TASK
Only the lines from the one with "The image size is (375, 2178)." onward are wanted, through the last line of the entries, set down exactly.

━━━━━ GIVEN INFORMATION

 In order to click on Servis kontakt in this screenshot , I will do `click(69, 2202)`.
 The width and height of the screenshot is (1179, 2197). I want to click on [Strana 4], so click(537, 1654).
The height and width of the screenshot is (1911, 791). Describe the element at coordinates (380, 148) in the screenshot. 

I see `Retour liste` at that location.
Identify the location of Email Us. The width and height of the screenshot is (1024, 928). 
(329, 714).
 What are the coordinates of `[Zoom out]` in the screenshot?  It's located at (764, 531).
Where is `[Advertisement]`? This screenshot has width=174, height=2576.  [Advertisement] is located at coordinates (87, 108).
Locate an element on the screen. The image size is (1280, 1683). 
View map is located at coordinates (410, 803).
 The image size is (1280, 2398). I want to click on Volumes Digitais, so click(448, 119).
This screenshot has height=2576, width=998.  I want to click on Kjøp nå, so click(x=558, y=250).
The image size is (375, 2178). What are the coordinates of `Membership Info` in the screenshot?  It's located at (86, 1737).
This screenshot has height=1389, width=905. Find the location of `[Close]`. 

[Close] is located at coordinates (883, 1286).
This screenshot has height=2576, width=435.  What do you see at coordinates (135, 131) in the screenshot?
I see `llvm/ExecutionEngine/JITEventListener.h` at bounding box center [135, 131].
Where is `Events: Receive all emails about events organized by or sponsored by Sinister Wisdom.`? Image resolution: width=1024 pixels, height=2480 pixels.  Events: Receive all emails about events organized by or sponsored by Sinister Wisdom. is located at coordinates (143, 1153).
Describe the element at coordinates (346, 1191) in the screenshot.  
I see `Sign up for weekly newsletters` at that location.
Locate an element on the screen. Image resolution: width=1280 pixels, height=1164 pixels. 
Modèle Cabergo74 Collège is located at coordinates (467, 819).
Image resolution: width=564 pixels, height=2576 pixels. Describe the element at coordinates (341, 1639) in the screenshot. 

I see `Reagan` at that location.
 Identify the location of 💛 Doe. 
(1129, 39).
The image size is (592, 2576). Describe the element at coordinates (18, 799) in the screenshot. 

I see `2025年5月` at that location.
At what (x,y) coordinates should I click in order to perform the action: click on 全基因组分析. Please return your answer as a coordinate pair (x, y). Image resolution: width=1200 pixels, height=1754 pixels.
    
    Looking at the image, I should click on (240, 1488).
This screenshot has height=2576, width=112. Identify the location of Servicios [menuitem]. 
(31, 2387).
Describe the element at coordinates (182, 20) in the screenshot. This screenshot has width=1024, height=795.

━━━━━━━━━━

TASK ANSWER
The image size is (375, 2178). What are the coordinates of `Membership Info` in the screenshot?  It's located at (86, 1737).
This screenshot has height=1389, width=905. Find the location of `[Close]`. 

[Close] is located at coordinates (883, 1286).
This screenshot has height=2576, width=435.  What do you see at coordinates (135, 131) in the screenshot?
I see `llvm/ExecutionEngine/JITEventListener.h` at bounding box center [135, 131].
Where is `Events: Receive all emails about events organized by or sponsored by Sinister Wisdom.`? Image resolution: width=1024 pixels, height=2480 pixels.  Events: Receive all emails about events organized by or sponsored by Sinister Wisdom. is located at coordinates (143, 1153).
Describe the element at coordinates (346, 1191) in the screenshot.  
I see `Sign up for weekly newsletters` at that location.
Locate an element on the screen. Image resolution: width=1280 pixels, height=1164 pixels. 
Modèle Cabergo74 Collège is located at coordinates (467, 819).
Image resolution: width=564 pixels, height=2576 pixels. Describe the element at coordinates (341, 1639) in the screenshot. 

I see `Reagan` at that location.
 Identify the location of 💛 Doe. 
(1129, 39).
The image size is (592, 2576). Describe the element at coordinates (18, 799) in the screenshot. 

I see `2025年5月` at that location.
At what (x,y) coordinates should I click in order to perform the action: click on 全基因组分析. Please return your answer as a coordinate pair (x, y). Image resolution: width=1200 pixels, height=1754 pixels.
    
    Looking at the image, I should click on (240, 1488).
This screenshot has height=2576, width=112. Identify the location of Servicios [menuitem]. 
(31, 2387).
Describe the element at coordinates (182, 20) in the screenshot. This screenshot has width=1024, height=795.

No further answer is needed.